Frau Aus der Au, wie in anderen reformierten Kantonalkirchen hat man auch im Thurgau mit dem Pfarrmangel zu kämpfen. Wie schlimm ist es?
Momentan können wir den Pfarrmangel noch gut mit pensionierten Pfarrpersonen abfedern. Wir haben derzeit lediglich zwei oder drei Vakanzen. Bei Bewerbungen auf offene Stellen merken wir aber, dass es deutlich weniger Interessenten gibt als noch vor zehn Jahren. In den kommenden Jahren wird sich das Problem verschärfen.
Inwiefern?
Wir haben in unserer Kantonalkirche insgesamt rund 80 Vollzeit-Pfarrstellen. Von den Stelleninhaberinnen wird innerhalb der nächsten zehn Jahre mehr als die Hälfte pensioniert. Hinzu kommt, dass es an Nachwuchs mangelt. Die Zahl der Theologiestudierenden ist in den vergangenen zehn Jahren von mehr als 100 auf knapp 40 zurückgegangen.

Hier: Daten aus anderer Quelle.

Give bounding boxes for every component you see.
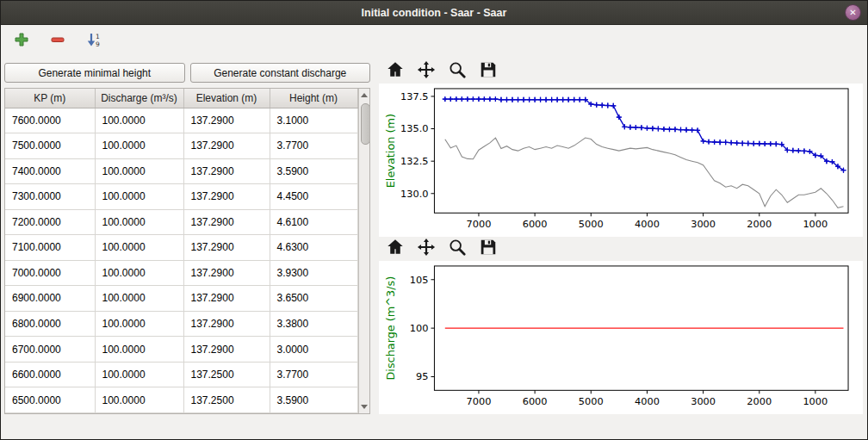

In der letzten Synode hat ein Motionär gefordert, die Thurgauer Kirche solle bei der Anerkennung der Ausbildungen zum Pfarramt eigene Wege gehen. Warum stehen Sie einem solchen «Thurgauer Weg» kritisch gegenüber?

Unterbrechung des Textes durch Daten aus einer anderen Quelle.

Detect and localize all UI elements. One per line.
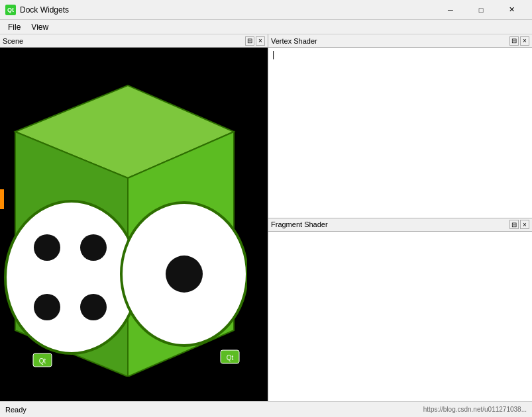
window-controls: ─ □ ✕ xyxy=(435,0,527,20)
scene-close-button[interactable]: × xyxy=(256,36,265,46)
app-title: Dock Widgets xyxy=(20,5,69,15)
vertex-close-button[interactable]: × xyxy=(520,36,529,46)
vertex-shader-header: Vertex Shader ⊟ × xyxy=(268,34,532,48)
app-icon: Qt xyxy=(5,5,16,15)
menu-view[interactable]: View xyxy=(26,21,54,33)
vertex-shader-title: Vertex Shader xyxy=(271,37,317,45)
vertex-shader-controls: ⊟ × xyxy=(509,36,529,46)
scene-float-button[interactable]: ⊟ xyxy=(245,36,254,46)
main-area: Scene ⊟ × xyxy=(0,34,532,401)
scene-panel-title: Scene xyxy=(3,37,23,45)
maximize-button[interactable]: □ xyxy=(466,0,496,20)
minimize-button[interactable]: ─ xyxy=(435,0,466,20)
vertex-shader-panel: Vertex Shader ⊟ × xyxy=(268,34,532,218)
svg-text:Qt: Qt xyxy=(227,354,234,361)
svg-point-4 xyxy=(34,234,60,261)
svg-point-7 xyxy=(80,294,107,320)
right-panels: Vertex Shader ⊟ × Fragment Shader ⊟ × xyxy=(268,34,532,401)
status-bar: Ready https://blog.csdn.net/u011271038..… xyxy=(0,401,532,417)
status-text: Ready xyxy=(5,406,27,414)
scene-panel-header: Scene ⊟ × xyxy=(0,34,268,48)
vertex-shader-editor[interactable] xyxy=(268,48,532,218)
fragment-shader-title: Fragment Shader xyxy=(271,220,328,228)
scene-panel: Scene ⊟ × xyxy=(0,34,268,401)
status-url: https://blog.csdn.net/u011271038... xyxy=(423,406,527,413)
scene-panel-controls: ⊟ × xyxy=(245,36,265,46)
svg-text:Qt: Qt xyxy=(39,357,46,365)
fragment-shader-header: Fragment Shader ⊟ × xyxy=(268,218,532,232)
fragment-close-button[interactable]: × xyxy=(520,220,529,229)
title-bar: Qt Dock Widgets ─ □ ✕ xyxy=(0,0,532,20)
menu-file[interactable]: File xyxy=(3,21,26,33)
dice-cube: Qt Qt xyxy=(0,72,247,377)
scene-canvas: Qt Qt xyxy=(0,48,268,401)
fragment-float-button[interactable]: ⊟ xyxy=(509,220,519,229)
svg-point-5 xyxy=(80,234,107,261)
fragment-shader-controls: ⊟ × xyxy=(509,220,529,229)
fragment-shader-panel: Fragment Shader ⊟ × xyxy=(268,218,532,402)
fragment-shader-editor[interactable] xyxy=(268,232,532,402)
close-button[interactable]: ✕ xyxy=(496,0,527,20)
vertex-float-button[interactable]: ⊟ xyxy=(509,36,519,46)
menu-bar: File View xyxy=(0,20,532,34)
svg-point-3 xyxy=(5,201,138,353)
svg-point-6 xyxy=(34,294,60,320)
svg-point-11 xyxy=(166,255,203,293)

Im Kirchenrat sind wir uns einig, dass wir keinen Wettbewerb zwischen den Kantonalkirchen wollen. Wir wollen andere Kantonalkirchen nicht überbieten, indem wir auf eigene Faust die Anforderungen ans Pfarramt senken. Die Synode hat sich dem schliesslich angeschlossen, indem sie die Motion abgelehnt hat. Stattdessen setzen wir auf die Zusammenarbeit mit dem Konkordat für die Ausbildung von Pfarrpersonen.
Was unternimmt man dort, um dem Pfarrmangel zu begegnen?

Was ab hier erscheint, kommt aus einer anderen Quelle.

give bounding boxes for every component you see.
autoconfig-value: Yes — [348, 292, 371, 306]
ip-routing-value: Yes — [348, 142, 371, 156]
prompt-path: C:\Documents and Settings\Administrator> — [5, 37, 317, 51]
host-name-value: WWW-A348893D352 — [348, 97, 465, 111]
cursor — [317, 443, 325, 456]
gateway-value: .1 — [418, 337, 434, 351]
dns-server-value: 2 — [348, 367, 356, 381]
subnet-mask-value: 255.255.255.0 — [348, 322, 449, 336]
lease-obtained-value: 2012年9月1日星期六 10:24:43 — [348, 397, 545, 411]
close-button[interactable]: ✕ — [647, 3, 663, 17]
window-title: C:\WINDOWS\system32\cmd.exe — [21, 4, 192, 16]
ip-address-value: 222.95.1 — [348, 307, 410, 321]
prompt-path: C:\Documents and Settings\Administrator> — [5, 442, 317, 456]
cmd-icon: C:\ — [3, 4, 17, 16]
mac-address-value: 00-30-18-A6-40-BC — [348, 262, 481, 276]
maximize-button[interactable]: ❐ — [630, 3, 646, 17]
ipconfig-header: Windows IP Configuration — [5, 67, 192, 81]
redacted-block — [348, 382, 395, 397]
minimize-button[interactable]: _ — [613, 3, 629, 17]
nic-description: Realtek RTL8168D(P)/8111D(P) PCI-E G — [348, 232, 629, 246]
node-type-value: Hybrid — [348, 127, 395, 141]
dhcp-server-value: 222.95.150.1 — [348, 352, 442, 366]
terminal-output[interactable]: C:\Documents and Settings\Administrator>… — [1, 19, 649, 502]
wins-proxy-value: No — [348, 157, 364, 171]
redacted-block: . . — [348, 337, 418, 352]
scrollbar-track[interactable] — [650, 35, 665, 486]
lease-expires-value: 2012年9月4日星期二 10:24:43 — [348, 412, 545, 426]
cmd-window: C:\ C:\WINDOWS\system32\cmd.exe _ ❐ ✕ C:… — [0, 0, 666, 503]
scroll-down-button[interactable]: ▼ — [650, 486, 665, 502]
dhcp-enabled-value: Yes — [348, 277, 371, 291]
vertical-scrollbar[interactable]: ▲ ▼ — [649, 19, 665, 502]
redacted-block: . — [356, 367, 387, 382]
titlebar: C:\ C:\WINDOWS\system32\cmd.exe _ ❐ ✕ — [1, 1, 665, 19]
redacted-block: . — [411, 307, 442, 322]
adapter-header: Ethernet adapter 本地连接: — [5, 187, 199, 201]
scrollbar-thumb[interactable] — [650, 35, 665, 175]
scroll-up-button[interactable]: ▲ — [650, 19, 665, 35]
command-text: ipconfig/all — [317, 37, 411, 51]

Derzeit laufen Bestrebungen, ein Bachelorstudium für das Pfarramt zu ermöglichen. Man überlegt sich also, ob und wie Studierende bereits im Rahmen eines Bachelorstudiums die Grundfähigkeiten für das Pfarramt erwerben können. Daneben erwägt man den Zugang von diakonisch ausgebildeten Personen zum Pfarramt.
Im Thurgau und in anderen Kantonalkirchen ist man auch dabei, vermehrt Laienpredigende einzusetzen. Muss man künftig Abstriche bei der Qualität der Gottesdienste machen?
Eine Gegenfrage: Wie bemisst man die Qualität eines Gottesdienstes? Es stimmt, dass Laienpredigende in der Regel nicht über die exegetischen Fähigkeiten einer Pfarrperson verfügen. Sie haben aber einen frischen Blick auf die Bibel und können eine Perspektive einbringen, die Gottesdienstbesucher sonst nicht zu hören bekommen. Die Idee ist auch nicht, dass nur noch Laienpredigende zum Einsatz kommen. An einer theologisch fundierten Auslegung von Bibeltexten durch die Pfarrperson wollen wir festhalten.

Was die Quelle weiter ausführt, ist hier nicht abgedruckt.